Material to process Block Start

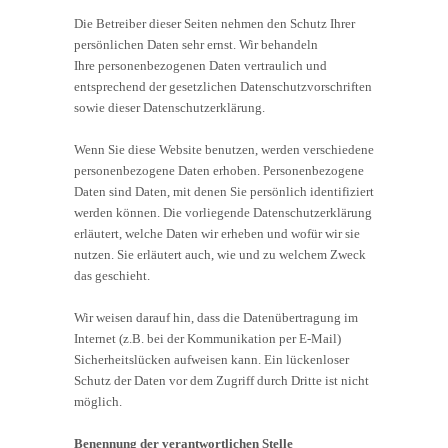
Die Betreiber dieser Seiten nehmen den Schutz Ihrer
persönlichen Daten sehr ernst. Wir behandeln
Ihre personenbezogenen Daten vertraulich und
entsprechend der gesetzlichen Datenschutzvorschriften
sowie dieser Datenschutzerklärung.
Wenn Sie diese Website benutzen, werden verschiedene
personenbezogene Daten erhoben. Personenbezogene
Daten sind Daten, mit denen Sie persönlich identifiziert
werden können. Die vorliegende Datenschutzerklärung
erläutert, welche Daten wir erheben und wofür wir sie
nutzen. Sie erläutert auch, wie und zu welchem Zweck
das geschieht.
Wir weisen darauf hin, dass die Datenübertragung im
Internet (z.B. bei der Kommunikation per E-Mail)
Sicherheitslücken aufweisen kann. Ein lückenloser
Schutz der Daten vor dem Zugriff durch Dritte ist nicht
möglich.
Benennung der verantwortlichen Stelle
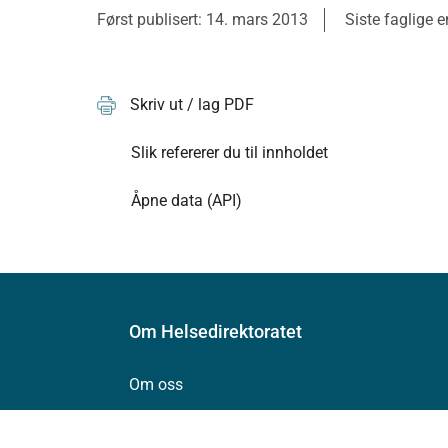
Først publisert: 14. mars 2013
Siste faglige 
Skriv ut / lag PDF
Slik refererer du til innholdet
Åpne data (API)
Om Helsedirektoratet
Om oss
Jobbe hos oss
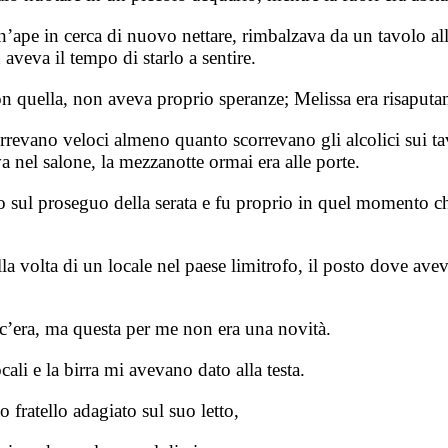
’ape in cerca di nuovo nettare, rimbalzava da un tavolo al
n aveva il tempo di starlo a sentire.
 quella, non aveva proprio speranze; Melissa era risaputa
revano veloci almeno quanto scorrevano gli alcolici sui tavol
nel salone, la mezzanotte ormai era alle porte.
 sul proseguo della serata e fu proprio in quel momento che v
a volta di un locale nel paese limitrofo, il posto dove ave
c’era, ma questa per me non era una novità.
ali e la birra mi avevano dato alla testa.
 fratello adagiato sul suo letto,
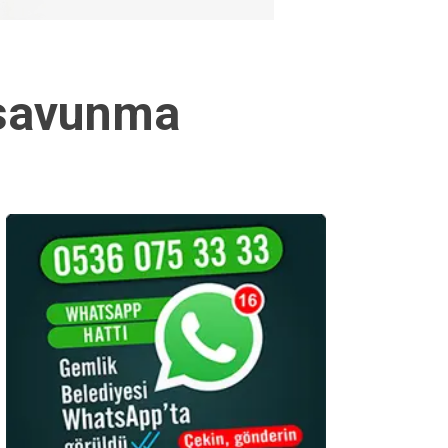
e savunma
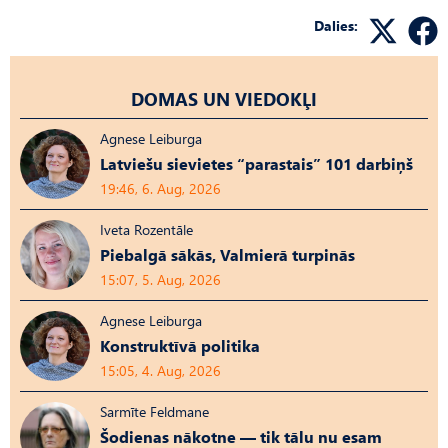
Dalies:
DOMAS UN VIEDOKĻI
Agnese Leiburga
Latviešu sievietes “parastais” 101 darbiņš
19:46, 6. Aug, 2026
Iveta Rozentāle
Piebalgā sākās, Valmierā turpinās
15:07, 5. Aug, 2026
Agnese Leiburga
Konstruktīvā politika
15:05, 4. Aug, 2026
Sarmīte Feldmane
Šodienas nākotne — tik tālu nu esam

Material to process Block End

As you output the material, omit the pictures but alter nothing else.

Die Betreiber dieser Seiten nehmen den Schutz Ihrer
persönlichen Daten sehr ernst. Wir behandeln
Ihre personenbezogenen Daten vertraulich und
entsprechend der gesetzlichen Datenschutzvorschriften
sowie dieser Datenschutzerklärung.
Wenn Sie diese Website benutzen, werden verschiedene
personenbezogene Daten erhoben. Personenbezogene
Daten sind Daten, mit denen Sie persönlich identifiziert
werden können. Die vorliegende Datenschutzerklärung
erläutert, welche Daten wir erheben und wofür wir sie
nutzen. Sie erläutert auch, wie und zu welchem Zweck
das geschieht.
Wir weisen darauf hin, dass die Datenübertragung im
Internet (z.B. bei der Kommunikation per E-Mail)
Sicherheitslücken aufweisen kann. Ein lückenloser
Schutz der Daten vor dem Zugriff durch Dritte ist nicht
möglich.
Benennung der verantwortlichen Stelle
Først publisert: 14. mars 2013
Siste faglige 
Skriv ut / lag PDF
Slik refererer du til innholdet
Åpne data (API)
Om Helsedirektoratet
Om oss
Jobbe hos oss
’ape in cerca di nuovo nettare, rimbalzava da un tavolo al
n aveva il tempo di starlo a sentire.
 quella, non aveva proprio speranze; Melissa era risaputa
revano veloci almeno quanto scorrevano gli alcolici sui tavol
nel salone, la mezzanotte ormai era alle porte.
 sul proseguo della serata e fu proprio in quel momento che v
a volta di un locale nel paese limitrofo, il posto dove ave
c’era, ma questa per me non era una novità.
ali e la birra mi avevano dato alla testa.
 fratello adagiato sul suo letto,
e savunma
Dalies:
DOMAS UN VIEDOKĻI
Agnese Leiburga
Latviešu sievietes “parastais” 101 darbiņš
19:46, 6. Aug, 2026
Iveta Rozentāle
Piebalgā sākās, Valmierā turpinās
15:07, 5. Aug, 2026
Agnese Leiburga
Konstruktīvā politika
15:05, 4. Aug, 2026
Sarmīte Feldmane
Šodienas nākotne — tik tālu nu esam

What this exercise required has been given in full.